== What is needed ==
Output, please, exactly those lines of the listing that come before the line with "variety of guest", along with that line itself.

== Data records ==
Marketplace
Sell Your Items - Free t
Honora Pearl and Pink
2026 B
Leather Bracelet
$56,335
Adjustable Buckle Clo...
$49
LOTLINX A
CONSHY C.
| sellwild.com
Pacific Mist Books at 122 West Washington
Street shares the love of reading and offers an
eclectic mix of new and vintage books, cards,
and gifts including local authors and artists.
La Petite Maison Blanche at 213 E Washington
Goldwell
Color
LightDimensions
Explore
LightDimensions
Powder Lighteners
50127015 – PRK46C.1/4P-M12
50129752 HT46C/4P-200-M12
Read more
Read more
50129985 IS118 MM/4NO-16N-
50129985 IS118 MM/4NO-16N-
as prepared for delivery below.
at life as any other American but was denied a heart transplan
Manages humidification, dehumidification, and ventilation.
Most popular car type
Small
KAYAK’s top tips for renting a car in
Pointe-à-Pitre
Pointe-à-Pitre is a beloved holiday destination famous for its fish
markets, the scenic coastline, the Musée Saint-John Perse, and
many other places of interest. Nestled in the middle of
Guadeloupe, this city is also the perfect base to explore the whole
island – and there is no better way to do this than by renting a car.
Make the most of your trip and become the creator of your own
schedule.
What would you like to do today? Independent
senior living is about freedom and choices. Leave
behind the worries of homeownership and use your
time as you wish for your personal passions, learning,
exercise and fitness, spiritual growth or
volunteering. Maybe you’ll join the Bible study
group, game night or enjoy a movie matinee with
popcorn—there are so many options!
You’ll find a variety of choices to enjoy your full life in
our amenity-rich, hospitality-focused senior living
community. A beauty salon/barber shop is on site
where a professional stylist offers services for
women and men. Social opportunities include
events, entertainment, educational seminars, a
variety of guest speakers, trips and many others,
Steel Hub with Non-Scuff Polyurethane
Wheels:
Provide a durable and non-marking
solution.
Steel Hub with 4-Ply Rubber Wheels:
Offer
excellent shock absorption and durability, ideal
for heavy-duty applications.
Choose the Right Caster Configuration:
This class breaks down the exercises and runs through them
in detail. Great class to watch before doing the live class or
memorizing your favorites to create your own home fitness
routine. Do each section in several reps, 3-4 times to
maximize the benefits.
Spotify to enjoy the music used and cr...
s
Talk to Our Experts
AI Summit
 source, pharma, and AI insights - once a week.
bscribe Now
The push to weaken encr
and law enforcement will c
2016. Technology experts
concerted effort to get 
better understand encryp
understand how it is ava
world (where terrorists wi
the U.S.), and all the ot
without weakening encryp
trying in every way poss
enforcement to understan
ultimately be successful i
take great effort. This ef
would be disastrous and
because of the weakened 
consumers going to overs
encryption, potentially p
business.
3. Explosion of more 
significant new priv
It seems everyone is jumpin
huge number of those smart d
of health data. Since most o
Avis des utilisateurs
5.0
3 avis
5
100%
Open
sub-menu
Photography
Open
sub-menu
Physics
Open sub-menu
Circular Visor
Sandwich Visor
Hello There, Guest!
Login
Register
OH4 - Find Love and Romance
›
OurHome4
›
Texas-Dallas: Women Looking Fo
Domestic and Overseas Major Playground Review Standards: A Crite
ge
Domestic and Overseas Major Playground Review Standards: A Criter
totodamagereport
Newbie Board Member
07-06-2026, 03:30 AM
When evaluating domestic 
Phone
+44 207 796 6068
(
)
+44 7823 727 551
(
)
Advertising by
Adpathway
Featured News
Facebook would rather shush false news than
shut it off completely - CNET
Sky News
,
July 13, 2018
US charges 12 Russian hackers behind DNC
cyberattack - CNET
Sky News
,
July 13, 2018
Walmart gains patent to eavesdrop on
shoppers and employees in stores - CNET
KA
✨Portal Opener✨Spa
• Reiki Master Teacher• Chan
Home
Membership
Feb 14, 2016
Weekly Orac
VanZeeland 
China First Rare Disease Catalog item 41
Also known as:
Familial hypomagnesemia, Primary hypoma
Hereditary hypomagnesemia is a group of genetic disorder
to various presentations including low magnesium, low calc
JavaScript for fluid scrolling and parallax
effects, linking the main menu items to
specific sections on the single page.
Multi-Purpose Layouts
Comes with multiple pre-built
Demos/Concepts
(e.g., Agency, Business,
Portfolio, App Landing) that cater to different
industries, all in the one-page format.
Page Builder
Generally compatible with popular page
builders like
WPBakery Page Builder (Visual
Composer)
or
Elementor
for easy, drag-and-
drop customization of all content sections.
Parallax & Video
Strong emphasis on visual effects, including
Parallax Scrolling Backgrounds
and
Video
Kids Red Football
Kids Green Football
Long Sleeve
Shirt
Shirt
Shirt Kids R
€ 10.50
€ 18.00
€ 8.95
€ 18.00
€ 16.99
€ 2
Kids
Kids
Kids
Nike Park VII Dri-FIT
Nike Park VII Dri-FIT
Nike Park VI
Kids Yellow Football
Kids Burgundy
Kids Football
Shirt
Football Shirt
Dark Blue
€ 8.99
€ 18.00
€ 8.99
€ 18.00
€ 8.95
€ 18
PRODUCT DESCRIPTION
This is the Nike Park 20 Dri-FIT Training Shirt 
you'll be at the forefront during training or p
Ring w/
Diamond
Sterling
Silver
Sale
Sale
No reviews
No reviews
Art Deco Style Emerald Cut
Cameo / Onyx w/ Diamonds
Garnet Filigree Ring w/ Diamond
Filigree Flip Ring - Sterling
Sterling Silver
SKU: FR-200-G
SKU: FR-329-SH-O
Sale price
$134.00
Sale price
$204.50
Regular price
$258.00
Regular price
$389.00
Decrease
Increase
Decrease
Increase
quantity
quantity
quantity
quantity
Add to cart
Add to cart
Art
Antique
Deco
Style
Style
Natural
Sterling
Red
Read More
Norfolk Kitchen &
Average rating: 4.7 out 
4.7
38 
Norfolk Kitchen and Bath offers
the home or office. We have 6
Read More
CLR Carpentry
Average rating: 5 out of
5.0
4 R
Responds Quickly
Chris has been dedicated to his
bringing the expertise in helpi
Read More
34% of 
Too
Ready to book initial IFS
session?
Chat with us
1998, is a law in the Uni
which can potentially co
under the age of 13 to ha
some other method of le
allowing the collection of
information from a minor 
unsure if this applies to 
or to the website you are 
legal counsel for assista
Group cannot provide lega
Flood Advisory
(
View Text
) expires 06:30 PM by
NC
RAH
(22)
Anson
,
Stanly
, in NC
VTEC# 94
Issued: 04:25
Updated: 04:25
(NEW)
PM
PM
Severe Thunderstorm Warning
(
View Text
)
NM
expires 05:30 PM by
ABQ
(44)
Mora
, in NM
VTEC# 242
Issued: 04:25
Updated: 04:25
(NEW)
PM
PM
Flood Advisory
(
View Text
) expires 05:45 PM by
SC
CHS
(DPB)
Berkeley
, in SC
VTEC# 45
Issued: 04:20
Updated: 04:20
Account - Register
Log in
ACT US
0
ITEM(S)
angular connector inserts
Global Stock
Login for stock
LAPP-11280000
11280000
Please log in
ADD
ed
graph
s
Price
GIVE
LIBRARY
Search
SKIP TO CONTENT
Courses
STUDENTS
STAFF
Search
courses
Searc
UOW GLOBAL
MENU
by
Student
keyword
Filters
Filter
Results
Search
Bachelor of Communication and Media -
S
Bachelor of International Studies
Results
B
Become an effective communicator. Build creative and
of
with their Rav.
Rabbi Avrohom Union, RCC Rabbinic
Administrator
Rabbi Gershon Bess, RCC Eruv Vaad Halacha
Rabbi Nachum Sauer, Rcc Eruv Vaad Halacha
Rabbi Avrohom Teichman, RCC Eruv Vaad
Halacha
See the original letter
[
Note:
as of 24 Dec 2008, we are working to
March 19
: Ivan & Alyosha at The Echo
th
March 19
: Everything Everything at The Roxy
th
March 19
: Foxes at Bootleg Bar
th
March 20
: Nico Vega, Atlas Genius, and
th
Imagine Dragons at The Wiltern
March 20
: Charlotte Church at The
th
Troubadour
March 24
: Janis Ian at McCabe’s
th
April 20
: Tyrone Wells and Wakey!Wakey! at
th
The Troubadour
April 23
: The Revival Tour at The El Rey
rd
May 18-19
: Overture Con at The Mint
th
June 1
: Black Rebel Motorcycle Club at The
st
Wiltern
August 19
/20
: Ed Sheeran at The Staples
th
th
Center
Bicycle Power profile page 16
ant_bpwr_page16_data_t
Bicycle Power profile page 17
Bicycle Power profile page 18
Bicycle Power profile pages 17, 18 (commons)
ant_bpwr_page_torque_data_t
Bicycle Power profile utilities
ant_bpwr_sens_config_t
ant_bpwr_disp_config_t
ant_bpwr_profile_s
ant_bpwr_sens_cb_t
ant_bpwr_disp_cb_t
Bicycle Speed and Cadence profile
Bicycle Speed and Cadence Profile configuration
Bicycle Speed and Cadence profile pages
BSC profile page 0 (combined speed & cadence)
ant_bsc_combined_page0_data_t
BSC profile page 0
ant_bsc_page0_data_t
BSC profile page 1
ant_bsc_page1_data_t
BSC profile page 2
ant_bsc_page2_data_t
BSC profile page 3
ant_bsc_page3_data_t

== Finished task ==
Marketplace
Sell Your Items - Free t
Honora Pearl and Pink
2026 B
Leather Bracelet
$56,335
Adjustable Buckle Clo...
$49
LOTLINX A
CONSHY C.
| sellwild.com
Pacific Mist Books at 122 West Washington
Street shares the love of reading and offers an
eclectic mix of new and vintage books, cards,
and gifts including local authors and artists.
La Petite Maison Blanche at 213 E Washington
Goldwell
Color
LightDimensions
Explore
LightDimensions
Powder Lighteners
50127015 – PRK46C.1/4P-M12
50129752 HT46C/4P-200-M12
Read more
Read more
50129985 IS118 MM/4NO-16N-
50129985 IS118 MM/4NO-16N-
as prepared for delivery below.
at life as any other American but was denied a heart transplan
Manages humidification, dehumidification, and ventilation.
Most popular car type
Small
KAYAK’s top tips for renting a car in
Pointe-à-Pitre
Pointe-à-Pitre is a beloved holiday destination famous for its fish
markets, the scenic coastline, the Musée Saint-John Perse, and
many other places of interest. Nestled in the middle of
Guadeloupe, this city is also the perfect base to explore the whole
island – and there is no better way to do this than by renting a car.
Make the most of your trip and become the creator of your own
schedule.
What would you like to do today? Independent
senior living is about freedom and choices. Leave
behind the worries of homeownership and use your
time as you wish for your personal passions, learning,
exercise and fitness, spiritual growth or
volunteering. Maybe you’ll join the Bible study
group, game night or enjoy a movie matinee with
popcorn—there are so many options!
You’ll find a variety of choices to enjoy your full life in
our amenity-rich, hospitality-focused senior living
community. A beauty salon/barber shop is on site
where a professional stylist offers services for
women and men. Social opportunities include
events, entertainment, educational seminars, a
variety of guest speakers, trips and many others,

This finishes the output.